David Calnitsky is an Assistant Professor in the department of sociology at the University of Western Ontario. His research interests include: work, poverty, inequality, social theory, economic sociology, social policy, and gender and he has authored multiple publications on the Manitoba Basic Annual Income Experiment, or Mincome. Most recently, he wrote an article, Basic Income in a Pandemic and Beyond.
Jim Pugh is a co-founder of the Universal Income Project. He heads outreach for the organization, working to drive a larger popular narrative around basic income, connecting with stakeholders in new communities, and building strategic partnerships. He is also the founder and CEO of ShareProgress, a social-good startup that helps progressive organizations use the power of data and technology to grow their base and win their campaigns.
Juliana Bidadanure is an Assistant Professor of Philosophy at Stanford University and the Faculty Director of the Stanford Basic Income Lab. Her interests lie at the intersection of Philosophy and Public Policy. She has written on the value of equality, intergenerational justice and Universal Basic Income. She recently wrote The Political Theory of Universal Basic Income for the Annual Review of Political Science.
Miranda Perry Fleischer is a Professor of Law and Co-Director of Graduate Tax Programs at the University of San Diego. She joined the USD School of Law faculty in 2013 and has also taught at the University of Colorado Law School, the University of Illinois College of Law, and at NYU Law School (where she served as assistant editor of the Tax Law Review). She recently co-authored The Architecture of a Basic Income in the University of Chicago Law Review.
Sheida Isabel Elmi is Research Program Manager at the Aspen Institute’s Financial Security Program (FSP). She manages FSP’s Consumer Insights Collaborative, an effort across nine nonprofits to collectively understand and amplify data about the financial lives of low- and moderate-income households. She also supports research efforts related to employer-sponsored benefits and other topics connected to short- and long-term financial stability and security.

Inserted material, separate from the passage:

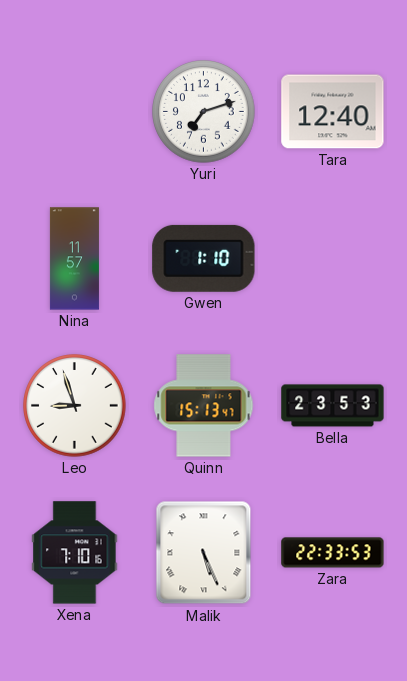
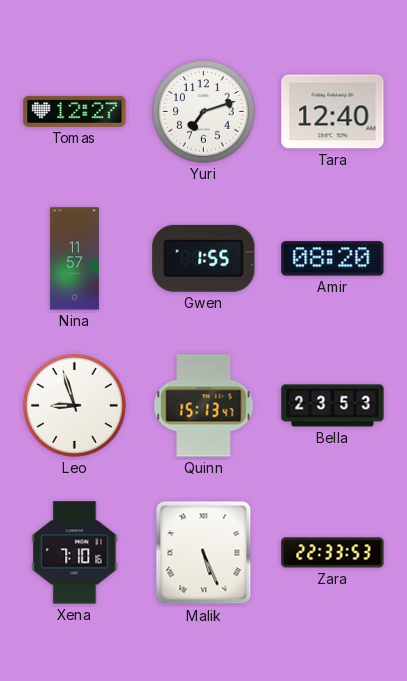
Tomas: none -> 12:27
Gwen: 1:10 -> 1:55
Amir: none -> 08:20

Ugo Gentilini is a Senior Economist with the Social Protection and Jobs Global Practice and the Global Lead for Social Safety Nets at the World Bank Group. Over the past 15 years, he worked extensively on the analytics and practice of social protection, including in relation to urbanization, economic crises, labor markets, subsidy reforms, fragility and displacement, resilience and disaster risk management, food security and nutrition, and human development. He most recently co-authored Exploring Universal Basic Income: A Guide to Navigating Concepts, Evidence and Practices.